The C-style cast will just map to reinterpret_cast so it will be exactly the same. At some point you have to trust your compiler. The Standard has a limit on which it simply says "no. read your compiler's manual". When it comes to cross-casting pointers, this is such a point. It allows you to read a char using an unsigned char lvalue. A compiler that cannot cast a char* to a usable unsigned char* to do such is just about unusable and doesn't exist for that reason.



回答2:

Essentially, what it comes down to is that the result of a pointer-to-pointer reinterpret_cast operation can't safely be used for anything other than being cast back to the original pointer type.

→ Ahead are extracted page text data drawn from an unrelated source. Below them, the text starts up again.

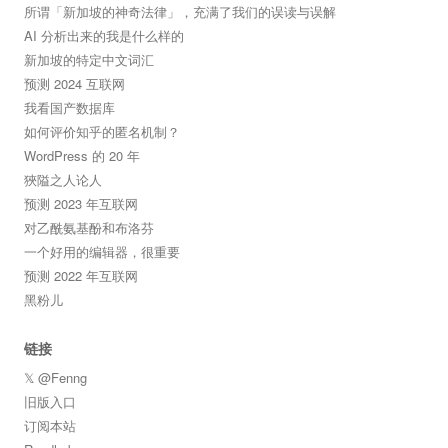
所谓「新加坡的神奇法律」，充满了我们的误读与误解
AI 分析出来的我是什么样的
新加坡的特定中文词汇
预测 2024 互联网
我看国产数据库
如何评价知乎的匿名机制？
WordPress 的 20 年
狹隘之人论人
预测 2023 年互联网
对乙酰氨基酚和布洛芬
一个好用的编辑器，很重要
预测 2022 年互联网
黑粉儿
链接
𝕏 @Fenng
旧版入口
订阅本站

You are right, the standard was broken, but N3242 tries to fix that:

Definition of the value of reinterpret_cast<T*>

N3242, [expr.reinterpret.cast]:

When a prvalue v of type “pointer to T1” is converted to the type “pointer to cv T2”, the result is static_cast<cv T2*>(static_cast<cv void*>(v)) if both T1 and T2 are standard-layout types (3.9) and the alignment requirements of T2 are no stricter than those of T1.

This still defines nothing; for fun, the less irrelevant text about static_cast:

A prvalue of type “pointer to cv1 void” can be converted to a prvalue of type “pointer to cv2 T,” where T is an object type and cv2 is the same cv-qualification as, or greater cv-qualification than, cv1. The null pointer value is converted to the null pointer value of the destination type. A value of type pointer to object converted to “pointer to cv void” and back, possibly with different cv-qualification, shall have its original value.

"Suitably converted"

N3242, [class.mem]:

A pointer to a standard-layout struct object, suitably converted using a reinterpret_cast, points to its initial member (or if that member is a bit-field, then to the unit in which it resides) and vice versa.

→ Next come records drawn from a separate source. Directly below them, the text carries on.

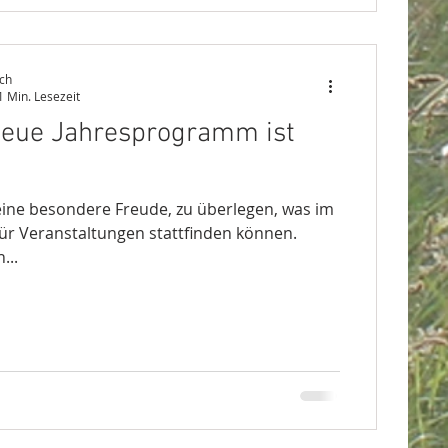
ch
1 Min. Lesezeit
neue Jahresprogramm ist
eine besondere Freude, zu überlegen, was im
für Veranstaltungen stattfinden können.
...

What kind of style is that? "suitably"? lol

Clearly, these guys don't know how to write a specification.

C-style casts the only safe option here?

It doesn't help.

The standard is broken, broken, broken.

But everybody understands what it really means. The subtext of the standard says:

When a prvalue v of type “pointer to T1” is converted to the type “pointer to cv T2”, the result is static_cast<cv T2*>(static_cast<cv void*>(v))points to the memory address as v if both T1 and T2 are standard-layout types (3.9) and the alignment requirements of T2 are no stricter than those of T1.

That's certainly not perfect (but not worse than many others parts of the standard), but in 2 mn I wrote a better spec than the committee did in a decade.



回答3:

There are some guarantees elsewhere in the standard (see the section on type representation which, IIRC, mandates that corresponding unsigned and signed types share the representation for the common values, still IIRC, there is also some text guaranteeing that you can read anything as characters). But note also that there are some places which lessen even the section you are reading (which states that things are implementation defined and unspecified): some forms of type punning are undefined behavior.



回答4:

The standard specifies what has to happen on all platforms, you don't have to do that. If you limit your portability requirements to platforms where your reinterpret_cast actually works, that's fine.

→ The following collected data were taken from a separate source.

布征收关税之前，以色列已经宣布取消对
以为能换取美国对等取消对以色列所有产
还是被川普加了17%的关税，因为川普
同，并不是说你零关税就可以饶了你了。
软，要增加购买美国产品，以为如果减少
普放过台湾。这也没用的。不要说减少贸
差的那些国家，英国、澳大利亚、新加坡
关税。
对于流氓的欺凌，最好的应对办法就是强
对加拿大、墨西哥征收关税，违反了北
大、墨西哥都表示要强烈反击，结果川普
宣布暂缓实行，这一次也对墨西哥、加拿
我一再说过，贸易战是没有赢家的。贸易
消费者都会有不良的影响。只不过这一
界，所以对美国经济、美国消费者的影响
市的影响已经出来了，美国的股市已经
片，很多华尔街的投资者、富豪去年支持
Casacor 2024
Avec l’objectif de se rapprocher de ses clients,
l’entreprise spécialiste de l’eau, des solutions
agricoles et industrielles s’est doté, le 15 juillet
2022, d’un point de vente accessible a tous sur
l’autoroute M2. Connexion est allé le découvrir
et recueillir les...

On platforms that actually support a uint16_t, the cast is likely to work. On platforms where char16_t is 18, 24, 32, or 36 bits wide, it might not do the right thing. The question is, do you have to support such platforms? The language standard wants to.



回答5:

the result of a pointer-to-pointer reinterpret_cast operation can't safely be used for anything other than being cast back to the original pointer type.

That does not sound right. Assuming sizeof(void *) > sizeof(int *), void *foo; reinterpret_cast<void *>(reinterpret_cast<int *>(foo)) could leave you with a truncated pointer value.

Is it not that reinterpret_cast is — in practice — simply the equivalent to C's default cast?